The effect of social ties on risky health behaviors runs along dimensions of age, geography, type and strength of social ties with smoking. The likelihood of initiation varies with age (younger more apt to take up smoking than older individuals who have never smoked), the prevalence of smoking is higher in the southern versus western sections of the US, and adolescents’ smoking behaviors are more influenced by similar behavior of their peers than is the case for adults.
Obesity, like other conditions driven by health behaviors, has historically been conceptualized as a preventable condition caused by individual behavior and the emotional and cognitive components of behavior. Interventions directed at the individual level have not been effective in curtailing the obesity epidemic and recent compelling evidence suggests that obesity is best appreciated in the context of social networks. Obesity risk behaviors such as physical inactivity, unhealthy eating, and sleep deprivation are examples of health behaviors influenced by social networks’ norms and social support. Adolescent physical activity and healthy diet are positively correlated with perceived social support from friends. And though social ties are not statistically correlated with obesity in younger populations as it is with older subjects, the levels of physical activity and healthy food consumption of adolescents mirrors those of their close friends.
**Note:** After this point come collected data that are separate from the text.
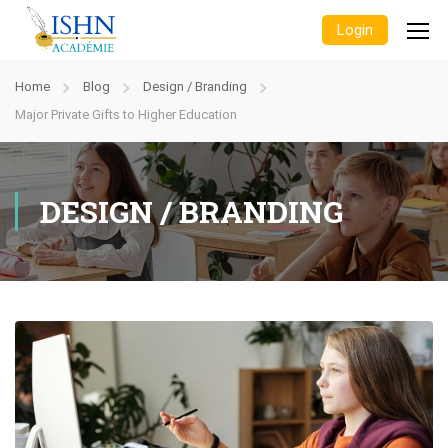
Login
Home
Blog
Design / Branding
Major Private Gifts to Higher Education
DESIGN / BRANDING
Perceived social norms about ideal body image are shared across most age groups and are largely responsible for chronic body dissatisfaction in women of all ages and eating disorders in children and teens. However, friendship norms about dieting influence and unhealthy weight control have their strongest effect with young to middle aged adults. A 32-year longitudinal study of body weight in men and women revealed that the odds of becoming obese increase by 57% if he/she had friends that also became or were obese. Moreover, only social distance, not geographical distance, between friends has an influence on the “spread” of obesity.
CONCLUSION
What can be gleaned from the majority of research is that social networks and social support unequivocally affect physical health and wellbeing, they do so as strongly as any other well established health determinant, and they do so not through any one pathway but through a complex and dynamic interplay of biopsychosocial correlates. Improving rates of mortality and lessening the prevalence and burden of morbidities may have more success if interventions exploit the social network phenomena by reconceptualizing health and wellbeing in their social context and creating macro and micro interventions that facilitate and improve the utility and quality of social networks.